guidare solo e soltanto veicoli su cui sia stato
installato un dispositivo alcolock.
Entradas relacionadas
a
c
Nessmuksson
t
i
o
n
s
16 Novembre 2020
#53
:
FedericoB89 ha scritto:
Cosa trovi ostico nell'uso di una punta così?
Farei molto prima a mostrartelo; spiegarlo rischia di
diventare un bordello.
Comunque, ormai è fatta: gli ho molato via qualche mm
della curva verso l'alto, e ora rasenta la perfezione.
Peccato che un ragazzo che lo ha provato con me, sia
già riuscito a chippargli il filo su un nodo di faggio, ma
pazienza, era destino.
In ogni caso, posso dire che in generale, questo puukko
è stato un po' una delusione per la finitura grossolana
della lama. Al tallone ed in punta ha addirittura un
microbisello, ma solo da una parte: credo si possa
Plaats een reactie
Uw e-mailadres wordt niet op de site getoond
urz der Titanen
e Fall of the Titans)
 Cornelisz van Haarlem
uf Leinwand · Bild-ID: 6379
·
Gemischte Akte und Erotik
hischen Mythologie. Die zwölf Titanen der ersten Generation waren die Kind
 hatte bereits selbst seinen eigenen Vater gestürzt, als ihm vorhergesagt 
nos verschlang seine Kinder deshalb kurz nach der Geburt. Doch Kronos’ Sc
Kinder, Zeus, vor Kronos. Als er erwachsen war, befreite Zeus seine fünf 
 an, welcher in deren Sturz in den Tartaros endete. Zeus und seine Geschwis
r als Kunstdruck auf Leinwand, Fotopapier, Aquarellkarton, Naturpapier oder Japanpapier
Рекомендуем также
------------------------------
Search the listing for the word "Kinder", and copy every line in which it is found.

nos verschlang seine Kinder deshalb kurz nach der Geburt. Doch Kronos’ Sc
Kinder, Zeus, vor Kronos. Als er erwachsen war, befreite Zeus seine fünf 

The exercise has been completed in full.